Rocky Mountain Section - 72nd Annual Meeting - 2020

Paper No. 8-1
Presentation Time: 1:30 PM


CHIDSEY Jr., Thomas C., Utah Geological Survey, 1594 W. North Temple Suite 3110, Salt Lake City, UT 84114

The San Rafael Swell is a broad, asymmetric, north-south- to southwest-northeast-trending anticlinal structure, about 120 km long and 60 km wide, which formed due to Laramide compression during the Cretaceous through early Tertiary. Uplift and erosion have made it a showcase of Colorado Plateau geology with a colorful array of sedimentary rocks over 2100 m thick, ranging in age from Permian to Cretaceous, exposed in spectacular cliffs along cuestas, mesas, and deep canyons. The San Rafael Swell serves as a natural laboratory for students, researchers, and industry geologists to study stratigraphy, facies, structure, and outcrop analogs for hydrocarbon reservoirs worldwide. Uranium, oil and gas, carbon dioxide, helium, coal, and industrial minerals are found within the Swell.

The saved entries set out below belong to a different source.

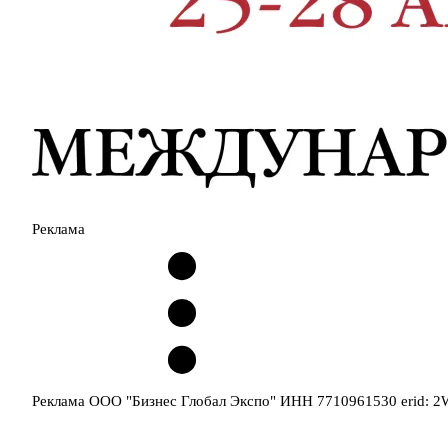
Реклама
Реклама ООО "Бизнес Глобал Экспо" ИНН 7710961530 erid: 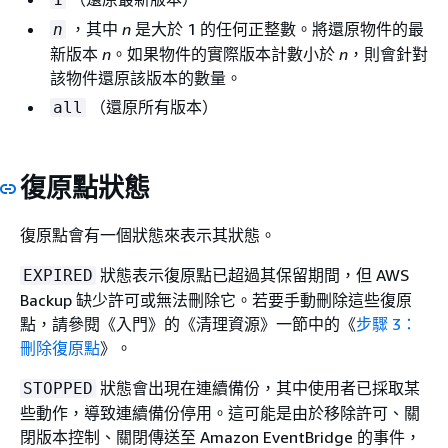
，其中
n
是大於 1 的任何正整數。將還原物件的最
n
新版本
n
。如果物件的實際版本計數小於
n
，則會針對
該物件還原該版本的數量。
（還原所有版本）
all
復原點狀態
復原點會有一個狀態來表示其狀態。
狀態表示復原點已超過其保留期間，但 AWS
EXPIRED
Backup 缺少許可或無法刪除它。若要手動刪除這些復原
點，請參閱《入門》
的《清理資源》
一節中的《
步驟 3：
刪除復原點
》。
狀態會出現在連續備份，其中使用者已採取某
STOPPED
些動作，導致連續備份停用。這可能是由於移除許可、關
閉版本控制、關閉傳送至 Amazon EventBridge 的事件，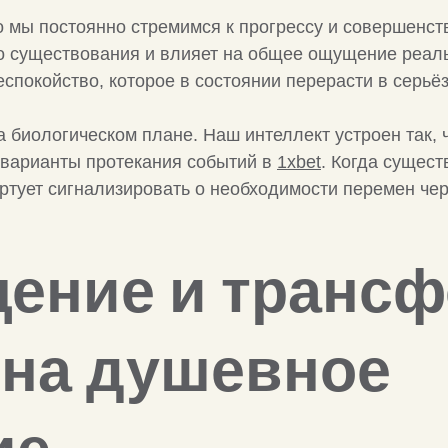
о мы постоянно стремимся к прогрессу и совершенст
го существования и влияет на общее ощущение реал
спокойство, которое в состоянии перерасти в серь
а биологическом плане. Наш интеллект устроен так,
 варианты протекания событий в
1xbet
. Когда сущес
ртует сигнализировать о необходимости перемен че
щение и транс
 на душевное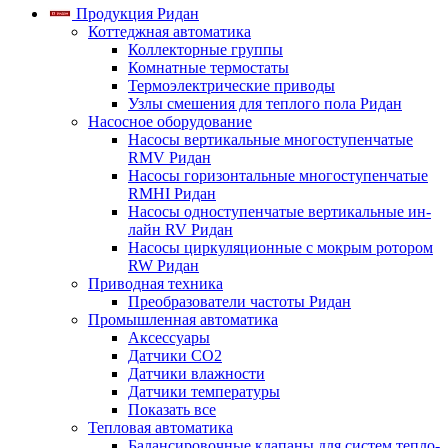
Продукция Ридан
Коттеджная автоматика
Коллекторные группы
Комнатные термостаты
Термоэлектрические приводы
Узлы смешения для теплого пола Ридан
Насосное оборудование
Насосы вертикальные многоступенчатые
RMV Ридан
Насосы горизонтальные многоступенчатые
RMHI Ридан
Насосы одноступенчатые вертикальные ин-
лайн RV Ридан
Насосы циркуляционные с мокрым ротором
RW Ридан
Приводная техника
Преобразователи частоты Ридан
Промышленная автоматика
Аксессуары
Датчики CO2
Датчики влажности
Датчики температуры
Показать все
Тепловая автоматика
Балансировочные клапаны для систем тепло-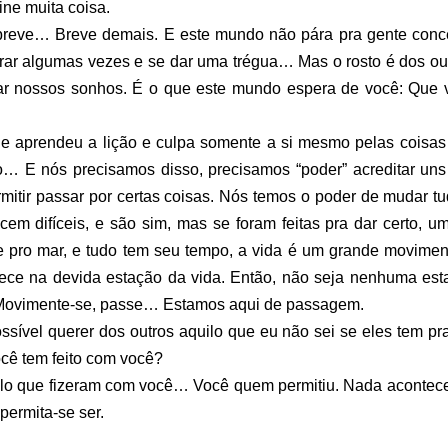
ne muita coisa.
breve… Breve demais. E este mundo não pára pra gente conce
rar algumas vezes e se dar uma trégua… Mas o rosto é dos out
alhar nossos sonhos. É o que este mundo espera de você: Que 
 aprendeu a lição e culpa somente a si mesmo pelas coisas
o… E nós precisamos disso, precisamos “poder” acreditar uns
rmitir passar por certas coisas. Nós temos o poder de mudar t
cem difíceis, e são sim, mas se foram feitas pra dar certo, u
re pro mar, e tudo tem seu tempo, a vida é um grande movime
ntece na devida estação da vida. Então, não seja nenhuma est
 Movimente-se, passe… Estamos aqui de passagem.
sível querer dos outros aquilo que eu não sei se eles tem pr
você tem feito com você?
ilo que fizeram com você… Você quem permitiu. Nada acontec
permita-se ser.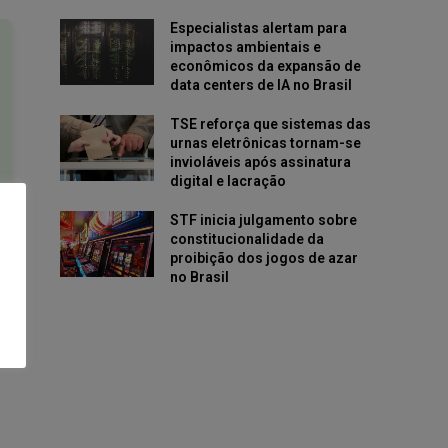
Especialistas alertam para
impactos ambientais e
econômicos da expansão de
data centers de IA no Brasil
TSE reforça que sistemas das
urnas eletrônicas tornam-se
invioláveis após assinatura
digital e lacração
STF inicia julgamento sobre
constitucionalidade da
proibição dos jogos de azar
no Brasil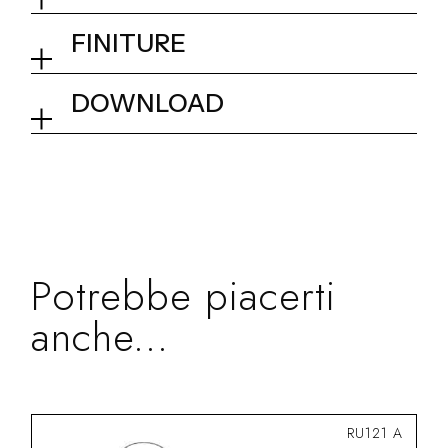
Bocca di erogazione l. 172
FINITURE
mm
01Q - Chrome
DOWNLOAD
Collezione
Pop D34
Dimensionale
Potrebbe piacerti
anche...
RU121 A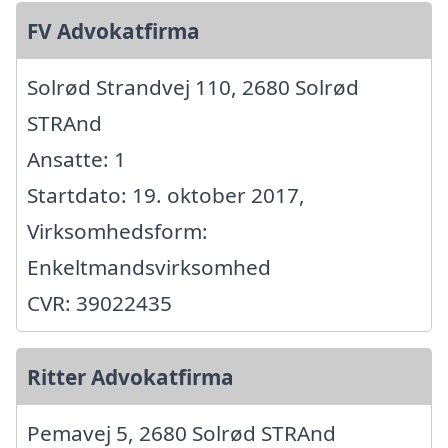
FV Advokatfirma
Solrød Strandvej 110, 2680 Solrød
STRAnd
Ansatte: 1
Startdato: 19. oktober 2017,
Virksomhedsform:
Enkeltmandsvirksomhed
CVR: 39022435
Ritter Advokatfirma
Pemavej 5, 2680 Solrød STRAnd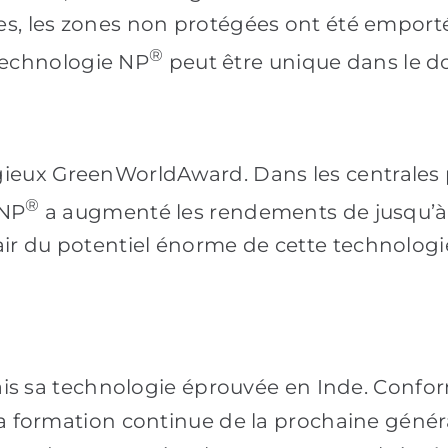
ctes, les zones non protégées ont été empor
®
technologie NP
peut être unique dans le do
gieux GreenWorldAward. Dans les centrales
®
 NP
a augmenté les rendements de jusqu’à
air du potentiel énorme de cette technologi
sa technologie éprouvée en Inde. Conformé
t la formation continue de la prochaine géné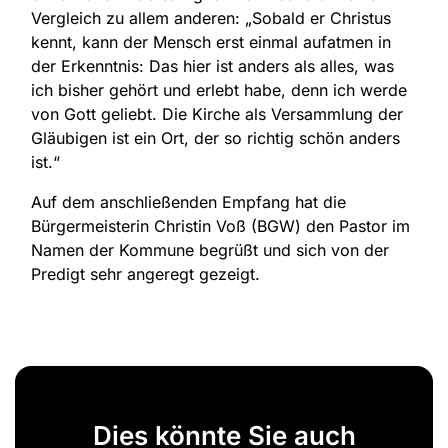
Vergleich zu allem anderen: „Sobald er Christus
kennt, kann der Mensch erst einmal aufatmen in
der Erkenntnis: Das hier ist anders als alles, was
ich bisher gehört und erlebt habe, denn ich werde
von Gott geliebt. Die Kirche als Versammlung der
Gläubigen ist ein Ort, der so richtig schön anders
ist.“
Auf dem anschließenden Empfang hat die
Bürgermeisterin Christin Voß (BGW) den Pastor im
Namen der Kommune begrüßt und sich von der
Predigt sehr angeregt gezeigt.
Dies könnte Sie auch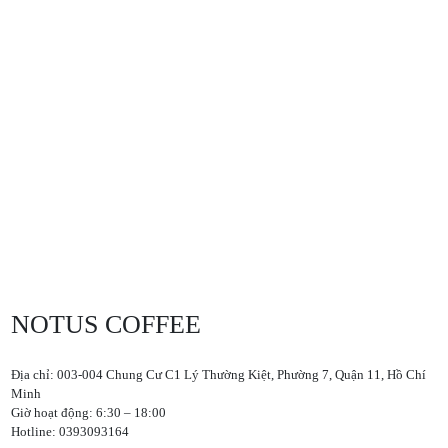
NOTUS COFFEE
Địa chỉ: 003-004 Chung Cư C1 Lý Thường Kiệt, Phường 7, Quận 11, Hồ Chí
Minh
Giờ hoạt động: 6:30 – 18:00
Hotline: 0393093164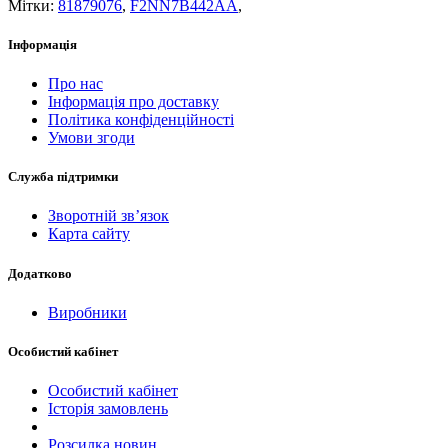
Мітки:
81879076
,
F2NN7B442AA
,
Інформація
Про нас
Інформація про доставку
Політика конфіденційності
Умови згоди
Служба підтримки
Зворотній зв’язок
Карта сайту
Додатково
Виробники
Особистий кабінет
Особистий кабінет
Історія замовлень
Розсилка новин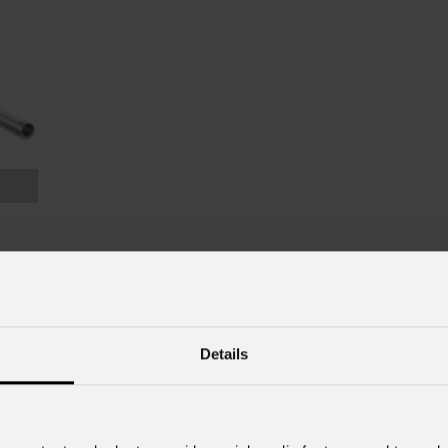
Details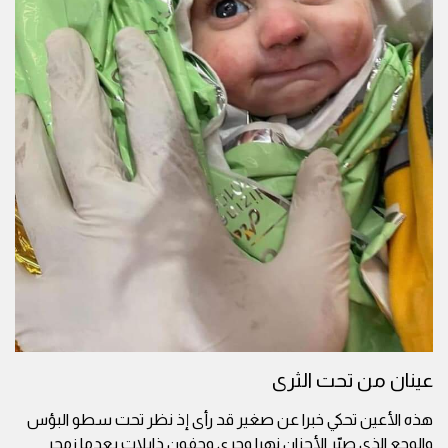
عينان من تحت الثرى
هذه الأعين تحكي خبرا عن صغير قد رأى إذ نظر تحت سطو البؤس
والوجع الذي صيّر الأحزان نهرا وجرى وجفون ذابلات بعدما زمجر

The subsurface sedimentary section consists of Cambrian, Devonian, Mississippian, and Pennsylvanian strata overlying Precambrian crystalline basement rocks consisting of schist and granite dated at 1800 Ma. The sedimentary formations and their many members exposed in the San Rafael Swell were deposited in a wide range of environments including eolian, floodplain, fluvial, braided stream, deltaic, paludal, tidal flat, and shallow and restricted marine. Several major unconformities represent significant periods of erosion or non-deposition. Pliocene-age igneous rocks are present in the form of dikes, conduits (vertical volcanic necks and plugs), and sills intruded into exposed Triassic to Cretaceous sedimentary strata.

The rocks in the San Rafael Swell have been folded, faulted, jointed, fractured, and uplifted. The major uplift and deformation of the Swell was likely controlled by a large, blind, basement-involved reverse fault (up on the west side) bounding the east flank of the structure. Small to large subsidiary anticlines and synclines are found north to south along the uplift. Three sets of high-angle normal faults are mapped on the surface: (1) northwest-southeast striking, (2) east-west striking, and (3) north-south to northeast-southwest striking. Two styles of reverse faulting are also identified in the Swell: (1) west-directed, blind reverse faults on the east flank, and (2) east-directed, ramp-style thrusting. Sandstone beds are quartz rich and brittle, and when folded or bent produce prominent joints and fractures.